Concrètement, vu ce sujet hyper technique et souvent mal compris, il aurait fallu un accompagnement technique, à la fois pour les députés et les citoyens, permettant d'aboutir à des recommandations réalistes et où chacun pouvait contribuer en pleine connaissance de cause aux recommandations. Or, il n'y a eu que deux jours de délibération, où des propositions ont été émises sans accompagnement technique par des experts et dans échange d'arguments entre tous les participants.


Ainsi, c'est dans la confusion totale qu'au moment final des votes, une recommandation "d'une norme d'émission inférieure ou égale à 14,5 v/m" a été votée, au bout d'une journée marquée par l'incompréhension et la fatigue des participants. Cette norme est pourtant un point central de débat sur l'implémentation de la 5G.

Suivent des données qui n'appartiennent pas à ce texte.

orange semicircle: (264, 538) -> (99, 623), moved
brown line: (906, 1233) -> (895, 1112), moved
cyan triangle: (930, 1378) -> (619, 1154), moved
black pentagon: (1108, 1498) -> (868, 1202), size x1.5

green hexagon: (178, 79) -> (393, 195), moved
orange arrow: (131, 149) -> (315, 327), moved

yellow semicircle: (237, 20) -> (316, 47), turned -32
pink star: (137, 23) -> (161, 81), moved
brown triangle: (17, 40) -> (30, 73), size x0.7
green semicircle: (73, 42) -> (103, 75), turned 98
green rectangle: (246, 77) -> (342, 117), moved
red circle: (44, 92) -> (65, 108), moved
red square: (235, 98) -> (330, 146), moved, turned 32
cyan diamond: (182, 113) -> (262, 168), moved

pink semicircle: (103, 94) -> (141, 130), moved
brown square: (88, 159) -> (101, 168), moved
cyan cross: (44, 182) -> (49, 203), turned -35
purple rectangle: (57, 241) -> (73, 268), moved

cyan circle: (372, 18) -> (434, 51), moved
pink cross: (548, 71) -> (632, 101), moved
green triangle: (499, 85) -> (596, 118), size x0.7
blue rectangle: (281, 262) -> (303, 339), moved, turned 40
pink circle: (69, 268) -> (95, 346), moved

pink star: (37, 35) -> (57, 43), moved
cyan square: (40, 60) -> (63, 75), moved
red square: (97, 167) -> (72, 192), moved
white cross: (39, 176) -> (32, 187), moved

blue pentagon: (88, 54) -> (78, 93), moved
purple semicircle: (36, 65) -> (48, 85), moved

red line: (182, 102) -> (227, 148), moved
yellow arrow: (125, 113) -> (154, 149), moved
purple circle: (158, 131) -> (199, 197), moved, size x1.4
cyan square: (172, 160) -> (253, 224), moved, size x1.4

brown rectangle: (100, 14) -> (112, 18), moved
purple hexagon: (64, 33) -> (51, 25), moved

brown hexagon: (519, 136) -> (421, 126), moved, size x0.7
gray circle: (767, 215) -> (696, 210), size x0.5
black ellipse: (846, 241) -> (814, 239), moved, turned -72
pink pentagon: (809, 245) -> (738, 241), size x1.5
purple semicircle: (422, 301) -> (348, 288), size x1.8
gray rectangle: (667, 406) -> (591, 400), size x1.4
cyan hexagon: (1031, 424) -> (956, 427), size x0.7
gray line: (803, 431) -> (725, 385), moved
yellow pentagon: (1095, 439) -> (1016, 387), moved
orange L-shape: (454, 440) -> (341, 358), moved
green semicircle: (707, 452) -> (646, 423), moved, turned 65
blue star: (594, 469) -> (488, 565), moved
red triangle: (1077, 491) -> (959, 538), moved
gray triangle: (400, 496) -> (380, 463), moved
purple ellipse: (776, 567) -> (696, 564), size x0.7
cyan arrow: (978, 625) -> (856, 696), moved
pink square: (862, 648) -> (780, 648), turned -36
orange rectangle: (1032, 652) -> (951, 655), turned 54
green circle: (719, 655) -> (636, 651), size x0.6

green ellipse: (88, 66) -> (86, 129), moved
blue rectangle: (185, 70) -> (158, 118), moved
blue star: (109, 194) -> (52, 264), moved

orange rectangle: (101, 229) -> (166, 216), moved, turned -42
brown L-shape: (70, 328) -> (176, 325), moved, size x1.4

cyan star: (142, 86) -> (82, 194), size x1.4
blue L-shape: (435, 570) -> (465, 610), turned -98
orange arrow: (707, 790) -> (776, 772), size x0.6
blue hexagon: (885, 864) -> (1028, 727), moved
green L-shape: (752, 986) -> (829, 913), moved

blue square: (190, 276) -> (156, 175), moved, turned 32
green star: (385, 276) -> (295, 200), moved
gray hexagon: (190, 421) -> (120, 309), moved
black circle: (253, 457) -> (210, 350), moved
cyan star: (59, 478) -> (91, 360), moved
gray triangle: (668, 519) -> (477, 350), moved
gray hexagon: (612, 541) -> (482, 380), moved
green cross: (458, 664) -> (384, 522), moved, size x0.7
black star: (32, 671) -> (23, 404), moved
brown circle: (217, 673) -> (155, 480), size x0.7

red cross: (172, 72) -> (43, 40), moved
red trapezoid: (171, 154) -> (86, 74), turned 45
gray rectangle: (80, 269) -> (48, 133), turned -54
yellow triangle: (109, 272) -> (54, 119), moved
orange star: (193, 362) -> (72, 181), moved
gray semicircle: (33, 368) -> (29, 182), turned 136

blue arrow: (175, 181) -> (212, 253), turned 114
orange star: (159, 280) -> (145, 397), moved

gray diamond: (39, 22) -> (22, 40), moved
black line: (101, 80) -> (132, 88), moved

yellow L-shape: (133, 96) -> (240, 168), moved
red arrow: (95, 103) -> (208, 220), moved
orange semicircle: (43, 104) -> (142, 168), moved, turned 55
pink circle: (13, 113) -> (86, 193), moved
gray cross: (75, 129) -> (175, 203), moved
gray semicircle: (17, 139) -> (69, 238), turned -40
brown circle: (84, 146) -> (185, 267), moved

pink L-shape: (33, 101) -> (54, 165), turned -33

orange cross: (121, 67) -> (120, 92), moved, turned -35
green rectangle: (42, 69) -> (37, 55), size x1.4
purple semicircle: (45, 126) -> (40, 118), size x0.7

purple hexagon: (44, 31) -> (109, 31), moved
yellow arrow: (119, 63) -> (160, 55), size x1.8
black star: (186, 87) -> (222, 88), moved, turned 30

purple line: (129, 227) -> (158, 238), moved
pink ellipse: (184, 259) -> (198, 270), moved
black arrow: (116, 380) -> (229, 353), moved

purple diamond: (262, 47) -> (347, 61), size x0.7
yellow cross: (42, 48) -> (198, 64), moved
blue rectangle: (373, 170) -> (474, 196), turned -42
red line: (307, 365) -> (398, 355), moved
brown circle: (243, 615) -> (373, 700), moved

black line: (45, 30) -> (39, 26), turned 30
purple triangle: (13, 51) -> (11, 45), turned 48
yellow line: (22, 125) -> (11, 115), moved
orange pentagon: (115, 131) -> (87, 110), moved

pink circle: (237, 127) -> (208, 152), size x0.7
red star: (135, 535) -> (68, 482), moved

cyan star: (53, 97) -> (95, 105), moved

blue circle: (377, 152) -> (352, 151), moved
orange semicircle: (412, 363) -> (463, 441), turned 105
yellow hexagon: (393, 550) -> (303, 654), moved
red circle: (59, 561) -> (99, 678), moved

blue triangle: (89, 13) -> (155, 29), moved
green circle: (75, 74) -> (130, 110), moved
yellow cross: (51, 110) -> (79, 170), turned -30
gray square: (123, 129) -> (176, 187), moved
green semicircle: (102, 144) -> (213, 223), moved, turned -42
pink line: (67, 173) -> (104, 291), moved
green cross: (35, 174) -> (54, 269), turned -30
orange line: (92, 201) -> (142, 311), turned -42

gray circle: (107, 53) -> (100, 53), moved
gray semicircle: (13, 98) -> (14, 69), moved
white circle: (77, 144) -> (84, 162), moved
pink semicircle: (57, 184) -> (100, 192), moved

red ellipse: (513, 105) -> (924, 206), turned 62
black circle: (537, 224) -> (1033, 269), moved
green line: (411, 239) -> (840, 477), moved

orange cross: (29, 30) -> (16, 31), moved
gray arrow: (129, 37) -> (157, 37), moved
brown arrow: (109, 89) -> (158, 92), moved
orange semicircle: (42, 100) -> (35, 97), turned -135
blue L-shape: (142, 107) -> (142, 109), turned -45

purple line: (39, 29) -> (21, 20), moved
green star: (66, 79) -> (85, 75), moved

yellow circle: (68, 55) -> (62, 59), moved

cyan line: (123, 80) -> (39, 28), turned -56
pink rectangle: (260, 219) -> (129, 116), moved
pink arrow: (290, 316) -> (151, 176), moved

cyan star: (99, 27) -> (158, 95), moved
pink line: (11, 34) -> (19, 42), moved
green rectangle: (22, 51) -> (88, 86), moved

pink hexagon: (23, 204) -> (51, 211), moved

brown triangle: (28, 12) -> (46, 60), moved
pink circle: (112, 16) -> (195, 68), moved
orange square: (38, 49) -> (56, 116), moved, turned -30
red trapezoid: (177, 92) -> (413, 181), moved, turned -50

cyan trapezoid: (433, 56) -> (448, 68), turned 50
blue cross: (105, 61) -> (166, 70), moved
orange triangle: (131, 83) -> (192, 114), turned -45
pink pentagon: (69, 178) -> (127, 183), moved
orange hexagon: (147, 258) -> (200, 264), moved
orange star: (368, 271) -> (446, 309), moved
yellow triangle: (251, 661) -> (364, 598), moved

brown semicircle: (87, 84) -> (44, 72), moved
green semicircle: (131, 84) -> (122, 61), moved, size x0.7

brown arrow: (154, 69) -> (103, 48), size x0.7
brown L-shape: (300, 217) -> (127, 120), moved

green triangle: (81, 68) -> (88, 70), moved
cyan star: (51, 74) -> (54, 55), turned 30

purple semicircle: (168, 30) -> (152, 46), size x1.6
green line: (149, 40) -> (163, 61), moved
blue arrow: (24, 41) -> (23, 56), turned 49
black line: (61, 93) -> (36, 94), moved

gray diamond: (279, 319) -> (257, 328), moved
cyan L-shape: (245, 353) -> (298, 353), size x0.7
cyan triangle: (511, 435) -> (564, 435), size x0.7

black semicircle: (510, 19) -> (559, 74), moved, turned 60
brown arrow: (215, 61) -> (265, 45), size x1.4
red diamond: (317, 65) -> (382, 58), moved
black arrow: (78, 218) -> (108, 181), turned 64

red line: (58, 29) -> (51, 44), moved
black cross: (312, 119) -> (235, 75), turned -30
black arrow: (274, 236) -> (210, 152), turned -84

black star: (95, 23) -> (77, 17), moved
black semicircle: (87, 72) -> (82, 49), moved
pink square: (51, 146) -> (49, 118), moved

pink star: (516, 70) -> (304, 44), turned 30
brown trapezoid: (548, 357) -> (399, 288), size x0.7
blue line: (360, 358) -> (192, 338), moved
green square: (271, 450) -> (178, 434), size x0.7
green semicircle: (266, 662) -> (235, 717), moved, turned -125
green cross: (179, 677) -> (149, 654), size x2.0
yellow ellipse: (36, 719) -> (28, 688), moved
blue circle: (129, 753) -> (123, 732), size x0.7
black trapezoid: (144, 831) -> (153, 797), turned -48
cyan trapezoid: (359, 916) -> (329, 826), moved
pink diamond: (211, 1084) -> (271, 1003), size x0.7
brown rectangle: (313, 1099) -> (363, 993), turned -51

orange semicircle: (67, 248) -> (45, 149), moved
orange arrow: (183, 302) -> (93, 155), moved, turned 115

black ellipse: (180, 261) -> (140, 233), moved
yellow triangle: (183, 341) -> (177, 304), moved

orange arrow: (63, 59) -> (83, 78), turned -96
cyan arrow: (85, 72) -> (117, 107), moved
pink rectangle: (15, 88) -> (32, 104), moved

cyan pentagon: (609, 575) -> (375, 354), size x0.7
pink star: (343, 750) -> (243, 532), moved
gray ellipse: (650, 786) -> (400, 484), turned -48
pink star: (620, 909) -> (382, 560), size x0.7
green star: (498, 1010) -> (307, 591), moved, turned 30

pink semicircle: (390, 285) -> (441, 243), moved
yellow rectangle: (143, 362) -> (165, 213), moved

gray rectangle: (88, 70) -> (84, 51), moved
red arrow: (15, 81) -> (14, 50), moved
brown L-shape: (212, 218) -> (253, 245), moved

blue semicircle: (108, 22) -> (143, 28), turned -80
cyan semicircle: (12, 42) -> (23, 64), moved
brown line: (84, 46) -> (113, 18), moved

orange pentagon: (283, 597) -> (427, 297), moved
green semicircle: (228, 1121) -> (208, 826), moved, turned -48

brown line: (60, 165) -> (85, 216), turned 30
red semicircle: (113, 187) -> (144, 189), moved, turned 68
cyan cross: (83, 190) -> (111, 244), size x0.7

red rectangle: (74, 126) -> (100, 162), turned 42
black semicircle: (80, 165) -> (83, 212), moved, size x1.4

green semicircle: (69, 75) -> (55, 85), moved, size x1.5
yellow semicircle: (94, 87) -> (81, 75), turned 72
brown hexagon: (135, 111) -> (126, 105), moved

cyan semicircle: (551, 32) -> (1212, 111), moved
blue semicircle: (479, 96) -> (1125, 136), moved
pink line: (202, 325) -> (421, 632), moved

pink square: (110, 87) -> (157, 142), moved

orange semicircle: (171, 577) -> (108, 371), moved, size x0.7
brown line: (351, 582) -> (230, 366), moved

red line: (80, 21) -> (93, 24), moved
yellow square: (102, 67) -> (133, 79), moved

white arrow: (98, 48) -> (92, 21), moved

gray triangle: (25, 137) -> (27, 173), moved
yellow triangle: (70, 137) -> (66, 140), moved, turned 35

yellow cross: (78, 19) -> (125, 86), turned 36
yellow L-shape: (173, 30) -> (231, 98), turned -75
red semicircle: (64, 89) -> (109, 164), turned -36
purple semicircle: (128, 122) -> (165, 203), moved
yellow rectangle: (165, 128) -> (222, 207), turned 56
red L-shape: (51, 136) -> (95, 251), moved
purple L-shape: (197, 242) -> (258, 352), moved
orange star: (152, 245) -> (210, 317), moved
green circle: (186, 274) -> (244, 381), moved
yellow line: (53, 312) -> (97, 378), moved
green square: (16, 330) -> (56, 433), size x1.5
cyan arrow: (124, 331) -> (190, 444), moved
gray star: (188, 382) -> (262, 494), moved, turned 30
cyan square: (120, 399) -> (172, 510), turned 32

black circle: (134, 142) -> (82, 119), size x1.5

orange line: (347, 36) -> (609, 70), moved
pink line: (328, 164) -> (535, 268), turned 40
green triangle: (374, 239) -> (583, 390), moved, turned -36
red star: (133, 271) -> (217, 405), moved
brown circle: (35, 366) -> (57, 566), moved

Quand on veut renforcer la démocratie à travers un nouvel outil, à savoir ces commissions mixtes, il faut que le débat démocratique soit irréprochable. Or ici, la majorité PS-Ecolo-défi n'a pas donné la parole de la même manière à toutes les parties prenantes dans le dossier de la 5G. Les citoyens ont reçu une fiche d’information à l'entame des travaux, qui a servi de base à l'établissement de leur avis sur la 5G. Dans cette fiche, seules 4 pages concernaient les aspects économiques et 23 pages étaient consacrées au secteur associatif, exclusivement représenté par des association opposées à la 5G ou mettant en doute ses bénéfices.


Au moment de la délibération proprement dite, les propositions ont été établies par "groupe" de deux participants, qui ont fait part de leur idée, idée reformulée ensuite par deux autres participants, sans explications, sans échanges... sans aucun débat. Les participants de la commission délibérative ont ensuite "voté par gommettes" sur ces propositions.


Une regrettable instrumentalisation politique...


Aujourd'hui, la majorité s'enorgueillit des résultats d'une commission délibérative d'où ressortent 43 propositions. en fait, la plupart des propositions en matière de santé ou d'environnement ont été corniques ou amendées par les politiques avec, in fine, un bote majorité contre opposition. L'exemple le plus emblématique étant la recommandation relative à la norme d'émission ("inférieure ou égale à 14,5 v/m"), votée majorité contre opposition sur la base d'un amendement d'une députée écolo... Vu le caractère technique, beaucoup de propositions ont trait à des matières qui dépassent la compétence régionale : la place du numérique dans la société, la protection de la vie privée, la lutte contre les cyber attaques...


Je retiens de ce débat l'engagement de 45 citoyens, et beaucoup d'échanges particulièrement intéressants. Mais je suis déçue de l'instrumentalisation de la participation citoyenne aux fins de permettre à un gouvernement de répondre ses obligations... 150 000€, c'est cher payé pour qu'Ecolo puisse s'acheter une conscience sur la 5G, alors que des sujets de proximité étaient plébiscités par des citoyens.


Au MR, nous continuerons à plaider pour le développement de la 5G à Bruxelles, un enjeu crucial pour le développement économique ainsi que dans les domaines de l'emploi, de la santé et de la mobilité, et demanderons une évaluation de cette première commission délibérative.